Antoli işlediği büyük günahın aslında farkında ve günahın affı için sürekli Tanrıya yalvarıp duruyor.30 yıl boyunca inzivaya çekilerek, dünyevi hiç bir şeyle ilgilenemeyerek yaşıyor. Yek yaptığı şey dua etmek. Öyle ki ettiği hiç bir dua kendisini tatmin etmiyor ve bundan Tanrının da tatmin olmayacağını düşünerek sürekli dua ediyor.
Bu kendinden geçmişlik, ona bir ödülle geri geliyor, kendisi aziz oluyor, bu kendi seçimi değil. Tanrı onu azizlikle ödüllendirirken o da kendini delilikle ödüllendiriyor ve karşımıza papazlarla dalga geçen, kurumsallaşmış din yapısının Tanrı’ya ulaşma yöntemini sahtekarca bulan ve bunu dile getirmekten kaçınmayan bir deli olarak çıkıyor karşımıza. Burada insan öğesi üzerinde yarattığı etki aşikar.

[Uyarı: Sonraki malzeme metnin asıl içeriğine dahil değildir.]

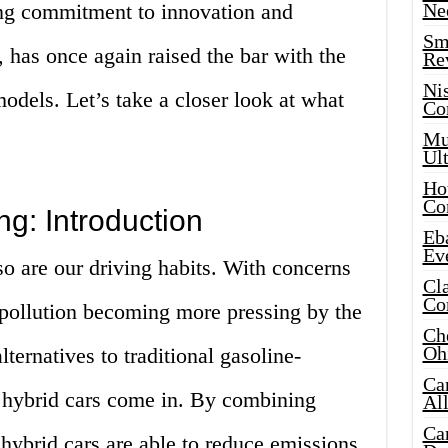
ng commitment to innovation and
Ne
Sma
, has once again raised the bar with the
Re
Ni
models. Let’s take a closer look at what
Co
Mus
Ult
Hot
Co
ng: Introduction
Eba
Ev
o are our driving habits. With concerns
Cla
Co
 pollution becoming more pressing by the
Che
Oh
lternatives to traditional gasoline-
Ca
 hybrid cars come in. By combining
Al
Ca
 hybrid cars are able to reduce emissions,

Yıllar sonra bir gün öldürdüğünü sandığı adam, bu azizin methini duyup kızının tedavisi için adaya geliyor. Antoli onun görür görmez ondan af diliyor, özür diliyor. Adam olanı biteni unutmuş gibi. Karşılığında Antoli adamın kızını iyileştiriyor ve af diliyor. Ruhu huzura erdiğinde ise sessizce ölüyor.

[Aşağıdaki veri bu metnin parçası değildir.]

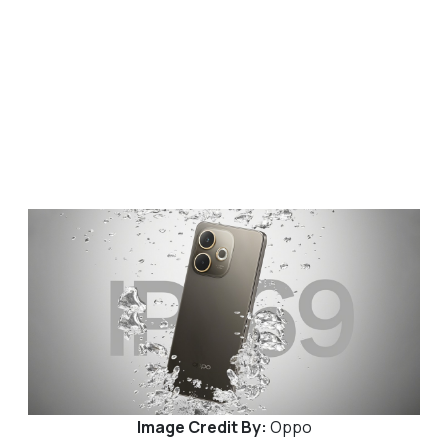
Image Credit By:
Oppo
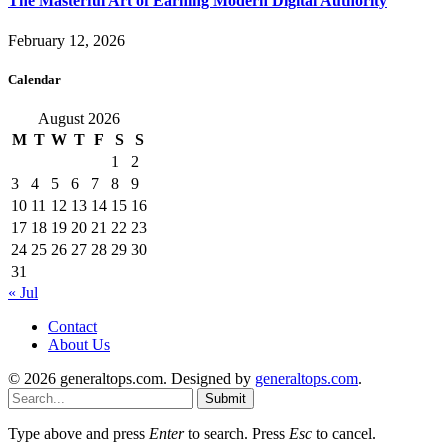
The Masterful Art of Earning Modern Digital Authority
February 12, 2026
Calendar
August 2026
M
T
W
T
F
S
S
1
2
3
4
5
6
7
8
9
10
11
12
13
14
15
16
17
18
19
20
21
22
23
24
25
26
27
28
29
30
31
« Jul
Contact
About Us
© 2026 generaltops.com. Designed by
generaltops.com
.
Submit
Type above and press
Enter
to search. Press
Esc
to cancel.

Konusu size çok basit gelmiş olabilir. Biz bu konuları dini kanallarda çok gördük diyebilirsiniz. Evet, doğru bu konuda katılıyorum size ancak hiçbir filmde bu kadar güzel görselliği bir arada yakalayamazsınız. Filmdeki her bir kare, bir fotoğraf albümüne baktığınızı düşündürüyor size. Fİlm kesinlikle görsel anlamda bir ziyafet. Yönetmenin hikayeyi anlatışı ise ayrı bir olay. Antoli’nin gün be gün yaşadığı rutinlik ekrana o kadar iyi yansıtılmış ki, aynı şeyleri izlerken sıkılmıyor üstüne üstlük olayın içinde kendinizi görüyormuş gibi hissediyorsunuz. O rutinlik o kadar işliyor ki üzerinize Antoli’nin vicdan azabını sizde çekiyor ve bir an önce kurtulması için dua ediyorsunuz.

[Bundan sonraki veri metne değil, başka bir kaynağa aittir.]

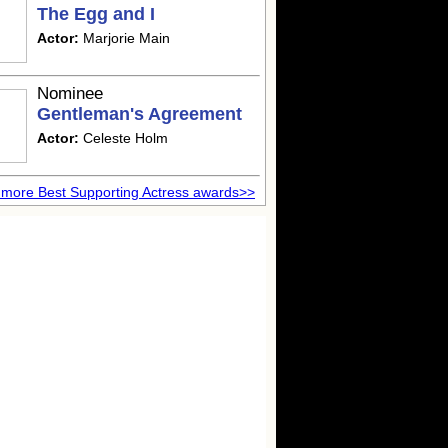
The Egg and I
Actor:
Marjorie Main
Nominee
Gentleman's Agreement
Actor:
Celeste Holm
more Best Supporting Actress awards>>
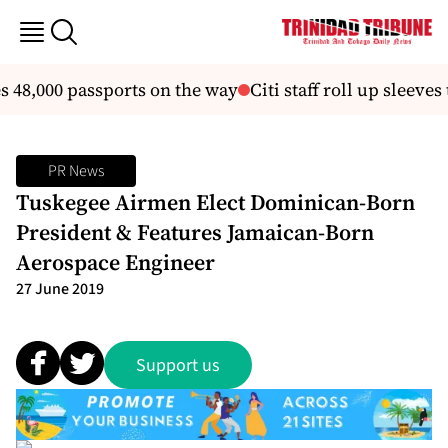
48,000 passports on the way
Citi staff roll up sleeve
PR News
Tuskegee Airmen Elect Dominican-Born
President & Features Jamaican-Born
Aerospace Engineer
27 June 2019
Support us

Film kesinlikle izlenmesi gereken yapımlar arasında…
Yönetmen:Pavel Lungin
Senarist: Dmitri Sobolev
Oyuncular:
Pyotr Mamonov | … | Peder Anatoli | |
Viktor Sukhorukov | … | Peder Filaret | |
Dmitriy Dyuzhev | … | Peder Iov | |
Yuriy Kuznetsov | … | Tikhon | |
Viktoriya Isakova | … | Nastya | |
Nina Usatova | … | Widow |
Linkler:
Siz ne düşünüyorsunuz?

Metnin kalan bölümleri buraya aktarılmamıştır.